Page images and extracted text:
----------------

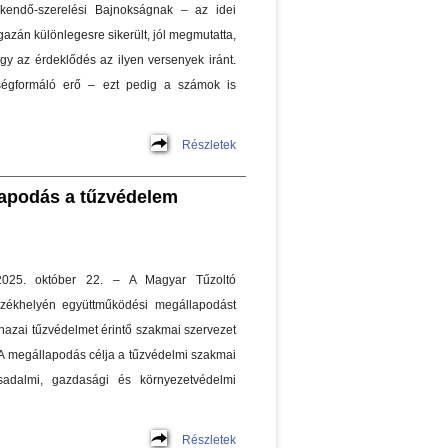
skendő-szerelési Bajnokságnak – az idei
gazán különlegesre sikerült, jól megmutatta,
y az érdeklődés az ilyen versenyek iránt.
ségformáló erő – ezt pedig a számok is
Részletek
apodás a tűzvédelem
2025. október 22. – A Magyar Tűzoltó
zékhelyén együttműködési megállapodást
a hazai tűzvédelmet érintő szakmai szervezet
 A megállapodás célja a tűzvédelmi szakmai
sadalmi, gazdasági és környezetvédelmi
Részletek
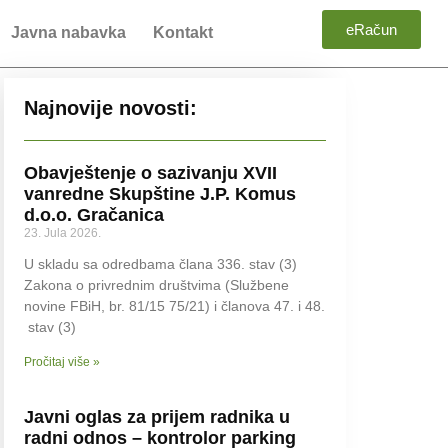
eRačun
Javna nabavka
Kontakt
Najnovije novosti:
Obavještenje o sazivanju XVII
vanredne Skupštine J.P. Komus
d.o.o. Gračanica
23. Jula 2026.
U skladu sa odredbama člana 336. stav (3)
Zakona o privrednim društvima (Službene
novine FBiH, br. 81/15 75/21) i članova 47. i 48.
stav (3)
Pročitaj više »
Javni oglas za prijem radnika u
radni odnos – kontrolor parking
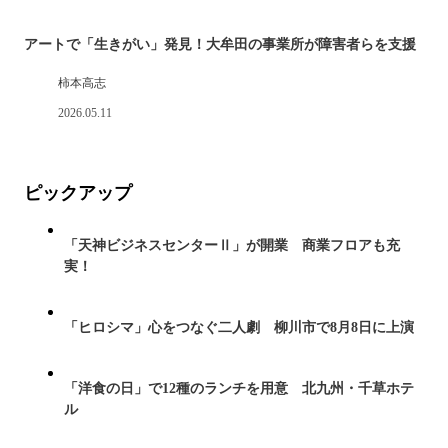
アートで「生きがい」発見！大牟田の事業所が障害者らを支援
柿本高志
2026.05.11
ピックアップ
「天神ビジネスセンターⅡ」が開業 商業フロアも充
実！
「ヒロシマ」心をつなぐ二人劇 柳川市で8月8日に上演
「洋食の日」で12種のランチを用意 北九州・千草ホテ
ル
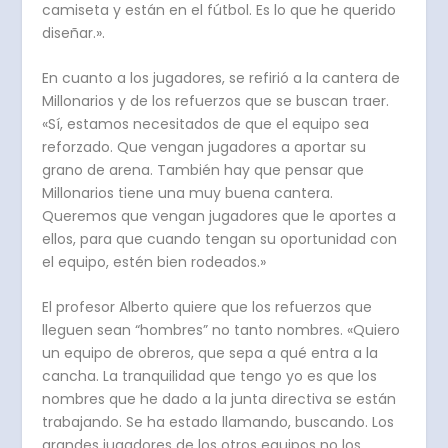
camiseta y están en el fútbol. Es lo que he querido
diseñar.».
En cuanto a los jugadores, se refirió a la cantera de
Millonarios y de los refuerzos que se buscan traer.
«Sí, estamos necesitados de que el equipo sea
reforzado. Que vengan jugadores a aportar su
grano de arena. También hay que pensar que
Millonarios tiene una muy buena cantera.
Queremos que vengan jugadores que le aportes a
ellos, para que cuando tengan su oportunidad con
el equipo, estén bien rodeados.»
El profesor Alberto quiere que los refuerzos que
lleguen sean “hombres” no tanto nombres. «Quiero
un equipo de obreros, que sepa a qué entra a la
cancha. La tranquilidad que tengo yo es que los
nombres que he dado a la junta directiva se están
trabajando. Se ha estado llamando, buscando. Los
grandes jugadores de los otros equipos no los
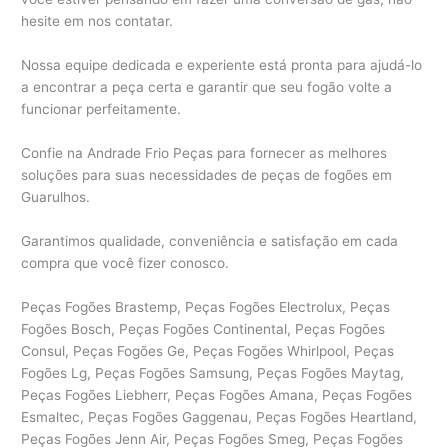
hesite em nos contatar.
Nossa equipe dedicada e experiente está pronta para ajudá-lo
a encontrar a peça certa e garantir que seu fogão volte a
funcionar perfeitamente.
Confie na Andrade Frio Peças para fornecer as melhores
soluções para suas necessidades de peças de fogões em
Guarulhos.
Garantimos qualidade, conveniência e satisfação em cada
compra que você fizer conosco.
Peças Fogões Brastemp, Peças Fogões Electrolux, Peças
Fogões Bosch, Peças Fogões Continental, Peças Fogões
Consul, Peças Fogões Ge, Peças Fogões Whirlpool, Peças
Fogões Lg, Peças Fogões Samsung, Peças Fogões Maytag,
Peças Fogões Liebherr, Peças Fogões Amana, Peças Fogões
Esmaltec, Peças Fogões Gaggenau, Peças Fogões Heartland,
Peças Fogões Jenn Air, Peças Fogões Smeg, Peças Fogões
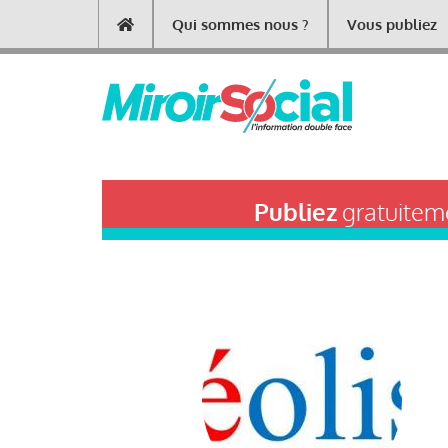
Aller
Qui sommes nous ?
Vous publiez
Main
au
contenu
navigation
principal
Publiez
gratuiteme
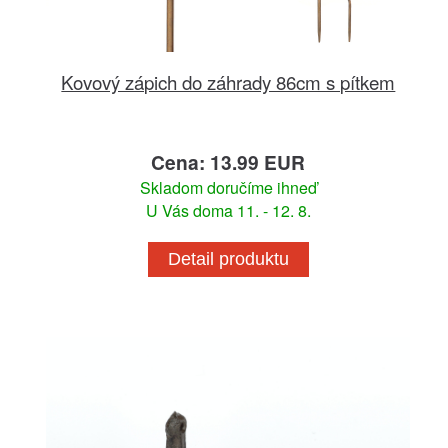
Kovový zápich do záhrady 86cm s pítkem
Cena: 13.99 EUR
Skladom doručíme ihneď
U Vás doma 11. - 12. 8.
Detail produktu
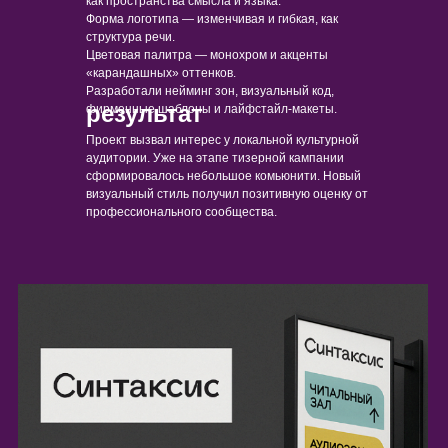
как пространства смысла и языка.
Форма логотипа — изменчивая и гибкая, как
структура речи.
Цветовая палитра — монохром и акценты
«карандашных» оттенков.
Разработали нейминг зон, визуальный код,
результат
фирменные шаблоны и лайфстайл-макеты.
Проект вызвал интерес у локальной культурной
аудитории. Уже на этапе тизерной кампании
сформировалось небольшое комьюнити. Новый
визуальный стиль получил позитивную оценку от
профессионального сообщества.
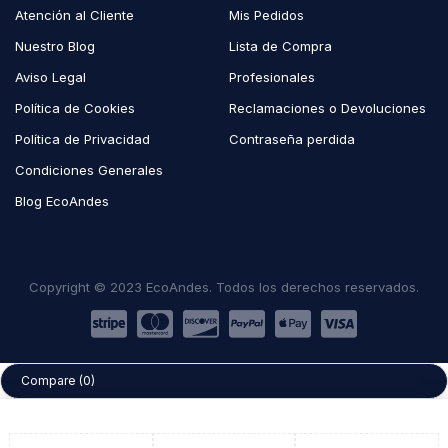
Atención al Cliente
Mis Pedidos
Nuestro Blog
Lista de Compra
Aviso Legal
Profesionales
Política de Cookies
Reclamaciones o Devoluciones
Política de Privacidad
Contraseña perdida
Condiciones Generales
Blog EcoAndes
Copyright © 2023 EcoAndes. Todos los derechos reservados.
Compare
(0)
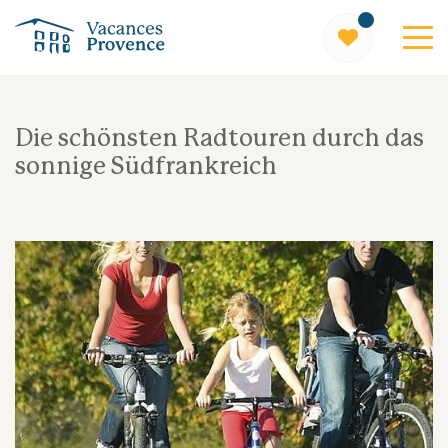
Vacances Provence
Die schönsten Radtouren durch das
sonnige Südfrankreich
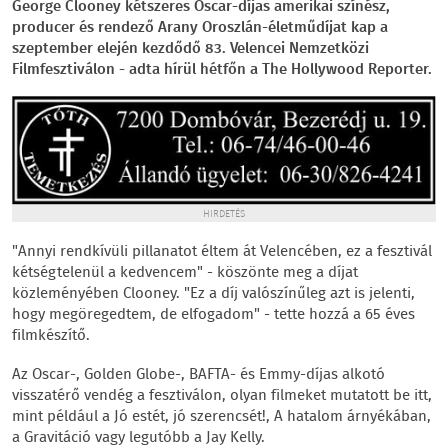
George Clooney kétszeres Oscar-díjas amerikai színész,
producer és rendező Arany Oroszlán-életműdíjat kap a
szeptember elején kezdődő 83. Velencei Nemzetközi
Filmfesztiválon - adta hírül hétfőn a The Hollywood Reporter.
HIRDETÉS
"Annyi rendkívüli pillanatot éltem át Velencében, ez a fesztivál
kétségtelenül a kedvencem" - köszönte meg a díjat
közleményében Clooney. "Ez a díj valószínűleg azt is jelenti,
hogy megöregedtem, de elfogadom" - tette hozzá a 65 éves
filmkészítő.
Az Oscar-, Golden Globe-, BAFTA- és Emmy-díjas alkotó
visszatérő vendég a fesztiválon, olyan filmeket mutatott be itt,
mint például a Jó estét, jó szerencsét!, A hatalom árnyékában,
a Gravitáció vagy legutóbb a Jay Kelly.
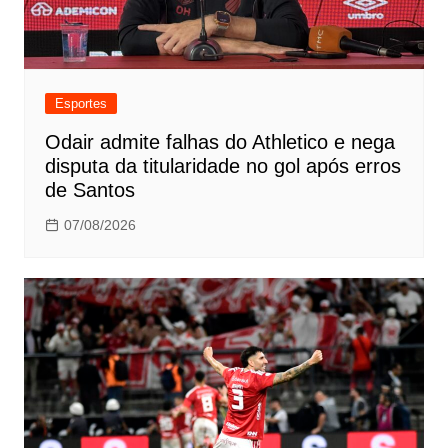
Esportes
Odair admite falhas do Athletico e nega
disputa da titularidade no gol após erros
de Santos
07/08/2026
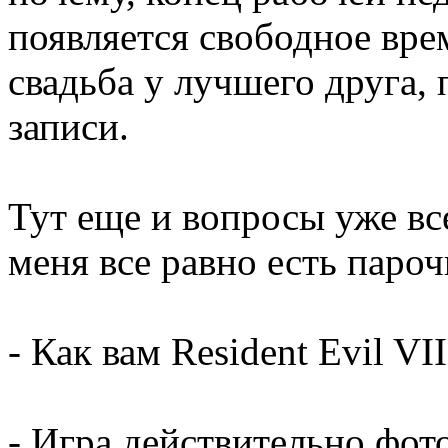
появляется свободное врем
свадьба у лучшего друга, 
записи.
Тут еще и вопросы уже все
меня все равно есть пароч
- Как вам Resident Evil VII
- Игра действительно фот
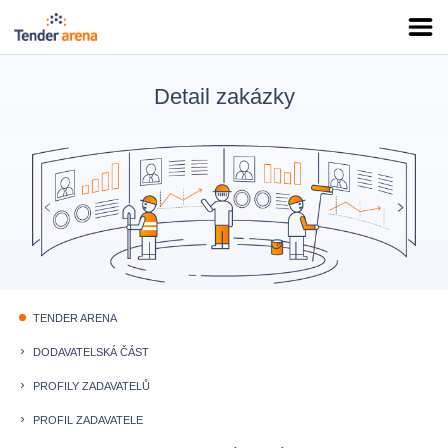
Detail zakázky
TENDER ARENA
fiber_manual_record
DODAVATELSKÁ ČÁST
keyboard_arrow_right
PROFILY ZADAVATELŮ
keyboard_arrow_right
PROFIL ZADAVATELE
keyboard_arrow_right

----------------

Activity.
Please transcribe exactly the lines from the start of the records through the line containing "el equipo sea", leaving the pictures out.

Expected output.
skendő-szerelési Bajnokságnak – az idei
gazán különlegesre sikerült, jól megmutatta,
y az érdeklődés az ilyen versenyek iránt.
ségformáló erő – ezt pedig a számok is
Részletek
apodás a tűzvédelem
2025. október 22. – A Magyar Tűzoltó
zékhelyén együttműködési megállapodást
a hazai tűzvédelmet érintő szakmai szervezet
 A megállapodás célja a tűzvédelmi szakmai
sadalmi, gazdasági és környezetvédelmi
Részletek
eRačun
Javna nabavka
Kontakt
Najnovije novosti:
Obavještenje o sazivanju XVII
vanredne Skupštine J.P. Komus
d.o.o. Gračanica
23. Jula 2026.
U skladu sa odredbama člana 336. stav (3)
Zakona o privrednim društvima (Službene
novine FBiH, br. 81/15 75/21) i članova 47. i 48.
stav (3)
Pročitaj više »
Javni oglas za prijem radnika u
radni odnos – kontrolor parking
アートで「生きがい」発見！大牟田の事業所が障害者らを支援
柿本高志
2026.05.11
ピックアップ
「天神ビジネスセンターⅡ」が開業 商業フロアも充
実！
「ヒロシマ」心をつなぐ二人劇 柳川市で8月8日に上演
「洋食の日」で12種のランチを用意 北九州・千草ホテ
ル
camiseta y están en el fútbol. Es lo que he querido
diseñar.».
En cuanto a los jugadores, se refirió a la cantera de
Millonarios y de los refuerzos que se buscan traer.
«Sí, estamos necesitados de que el equipo sea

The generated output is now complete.